So I’m watching the football game with my husband and his friends who are bodybuilders and former Mr. Michigans. They’re all winners of the title.
I’m really fat right now. I’m 80 pounds (36.28 kg) overweight right now. I’m so ashamed of myself. I feel humiliated by my appearance. I keep catching the men looking at my stomach (it’s round).
I don’t feel worthy of the company I’m in. I’m not feeling very good about myself right now. I wish my worth came from my inner self more than my outer self, but as Americans, I know that’s not the case.
I bet they’re not really looking at your stomach. I’m sure you look nice. I’m sorry you’re not feeling good about yourself right now, but I think that you should.
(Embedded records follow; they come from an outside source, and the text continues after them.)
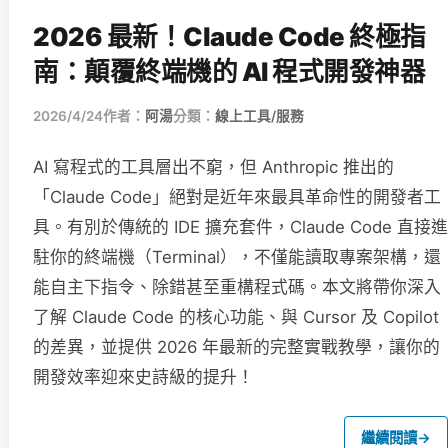
2026 最新！Claude Code 終極指
南：顛覆終端機的 AI 程式開發神器
2026/4/24
作者：
阿湯
分類：
線上工具/服務
AI 寫程式的工具層出不窮，但 Anthropic 推出的
「Claude Code」絕對是近年來最具革命性的開發者工
具。有別於傳統的 IDE 擴充套件，Claude Code 直接進
駐你的終端機（Terminal），不僅能讀取專案架構，還
能自主下指令、除錯甚至重構程式碼。本文將帶你深入
了解 Claude Code 的核心功能、與 Cursor 及 Copilot
的差異，並提供 2026 年最新的完整實戰教學，讓你的
開發效率迎來史詩級的提升！
繼續閱讀
→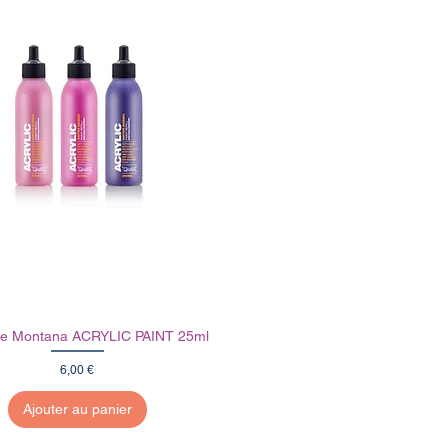
e Montana ACRYLIC PAINT 25ml
Prix
6,00 €
Ajouter au panier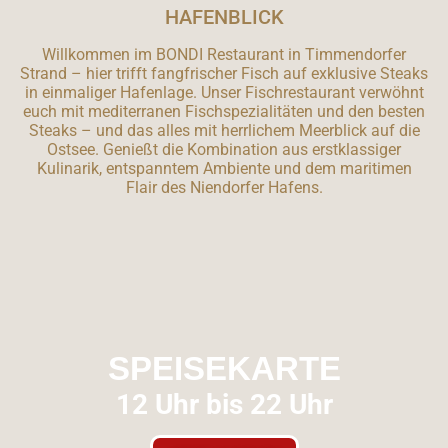
HAFENBLICK
Willkommen im BONDI Restaurant in Timmendorfer
Strand – hier trifft fangfrischer Fisch auf exklusive Steaks
in einmaliger Hafenlage. Unser Fischrestaurant verwöhnt
euch mit mediterranen Fischspezialitäten und den besten
Steaks – und das alles mit herrlichem Meerblick auf die
Ostsee. Genießt die Kombination aus erstklassiger
Kulinarik, entspanntem Ambiente und dem maritimen
Flair des Niendorfer Hafens.
SPEISEKARTE
12 Uhr bis 22 Uhr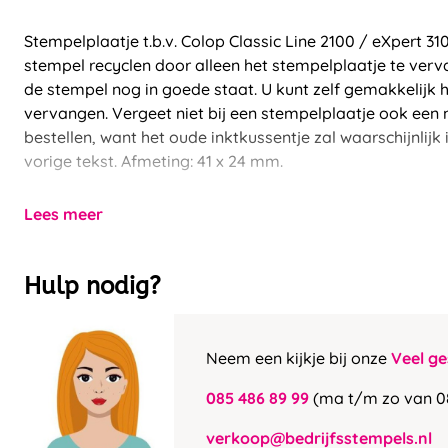
Stempelplaatje t.b.v. Colop Classic Line 2100 / eXpert 3
stempel recyclen door alleen het stempelplaatje te verv
de stempel nog in goede staat. U kunt zelf gemakkelijk 
vervangen. Vergeet niet bij een stempelplaatje ook een 
bestellen, want het oude inktkussentje zal waarschijnlijk
vorige tekst. Afmeting: 41 x 24 mm.
Lees meer
Hulp nodig?
Neem een kijkje bij onze
Veel ge
085 486 89 99
(ma t/m zo van 0
verkoop@bedrijfsstempels.nl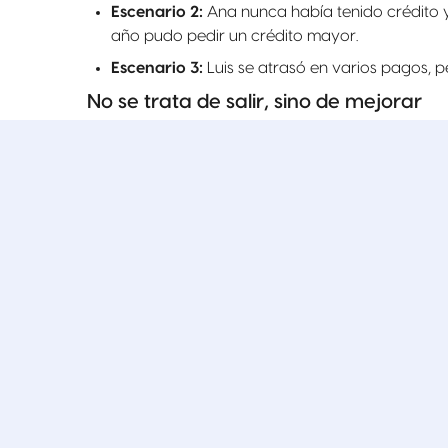
Escenario 2:
Ana nunca había tenido crédito y
año pudo pedir un crédito mayor.
Escenario 3:
Luis se atrasó en varios pagos, p
No se trata de salir, sino de mejorar
Deja de pensar en "salir del Buró" y empieza 
No hay soluciones mágicas, pero sí hay
est
El crédito es una herramienta, si lo usas bi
I have a normal BMI and I always criticize myself. 2 1/2 years ago I was my high school weight, which was really skinny. I can criticize myself in photos in a bikini at that weight. We’re always our own worst critic.
It naturally feels that way when being with fit people. Maybe there are still something good in the soul that will overcome the body related issues. Just need to find that and be peace with it.
All I can say is that girllllll you totes need better friends. Thems are his friends. For instance I know my way around a good sandwich, can put down judgmental idiots and I love love love dumb reality shows. Just saying you can hang with me anytime.